Xu Jiayin, known as Hui Ka-yan in the English spelling in the Cantonese language, is the billionaire chairman of Evergrande Group and is pictured here at a 2015 press conference at the Four Seasons Hotel in Hong Kong. Photo: SCMP

Wang was among the earliest property titans to see the limits to residential development, which has an unstable cash flow and is vulnerable to any liquidity crunch.

Around 2000, Wang made a big decision: to gradually shift to commercial property, which could generate rent as a stable cash flow.

But the very success of the residential business had become a stumbling block for the shift toward commercial property. The shift encountered stiff opposition within Wanda. After three days of intensive discussion, 99 voted against the decision to shift to commercial. The one vote in favour came from Wang – and it was the one that mattered.

“At first, few people in Wanda would work in the commercial property unit. A simple reason is in the residential department one just needed to work three months a year and achieve great results. But in the commercial unit, you work throughout the year and achieve nothing,” Liu said.

After unsuccessful trials, Wanda found a new model that worked: using proceeds from sale of the nearby residential properties to invest in an entire mall. The model saved heavy upfront investment for a costly mall while securing assets that generated lasting rental income.

The model also resonated with China’s rapid urbanisation and local governments’ yearn for new urban landmarks. At its peak in 2017, Wanda owned more than 10 city-sized Wanda tourism projects and more than 200 Wanda Plazas across China. This also helped it to embark on a debt-fuelled overseas assets acquisition spree since 2012.

That spree abruptly ended in mid-2017 when Beijing started to check Wanda and other private conglomerates’ debt-fuelled cross-border investment. Wanda was forced to sell 13 of its tourism projects, and most overseas assets to survive. Wang lost his title as China’s richest man in 2017.
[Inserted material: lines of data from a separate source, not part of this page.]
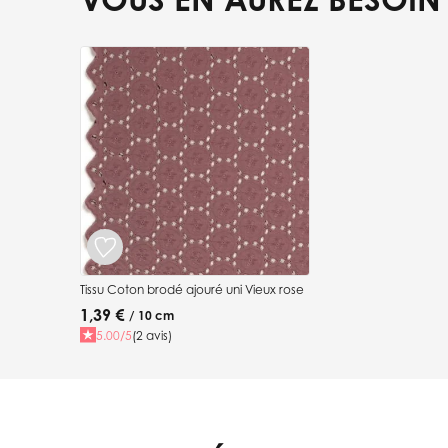
Press to skip carousel
Tissu Coton brodé ajouré uni Vieux rose
1,39 €
/ 10 cm
5.00/5
(2 avis)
“Looking back, the lesson is that you can’t overstretch. In the future, Wanda will align all of its businesses with (government) guidance,” said Liu. “For example we disposed of ‘Wanda Cities’ in response to the government’s call to deleverage. We invested in health care because this is the sector that China needs,” he said.

Property developers’ wealth has shrunk in 2018.

China’s 100,000 developers are bracing for a giant shakeout

Xu’s wealth slid 14 per cent from last year, Yang’s fell 6 per cent, and Wang’s dropped 10 per cent.

But their position in terms of overall wealth is still considerably more than in America.

In this year’s Global Rich List from Hurun, 23 of the top 100 richest were from China and 33 were from the US. However, nine of the richest Chinese focused on or had businesses in the property industry while for the US, only Donald Bren, chairman and owner of Irvine Co, was a real estate developer. Bren’s wealth was listed at US$17 billion and he was ranked 73rd richest.

“Urbanisation in the US finished many years ago … now the US is sort of transitioning into a leader on the IT and financials. These are the two places where most of the money in the US is being made now. There is no opportunity, in the same way, like in China to make money from urbanisation progress [for US companies],” Hoogewerf said.

Up to 100 individuals will be honoured as part of the 40th anniversary of China’s reform and opening up, according to Communist Party mouthpiece People’s Daily, which published the nominee list on Monday as part of a five-day public review.

The extensive lists includes “honourable figures” from various professions and trades – entrepreneurs, scientists, economists, politicians, and even farmers, who have “made important contributions to China’s reform and opening-up” or “made outstanding achievement in building socialism with Chinese characteristics”

But in the corporate world, the list does not include entrepreneurs from the property or the financial industry. Only those in tech, manufacturing, or agricultural industries make the list.

Those corporate leaders honoured by Beijing include Jack Ma, Pony Ma, Robin Li, leaders of China’s three biggest internet conglomerates.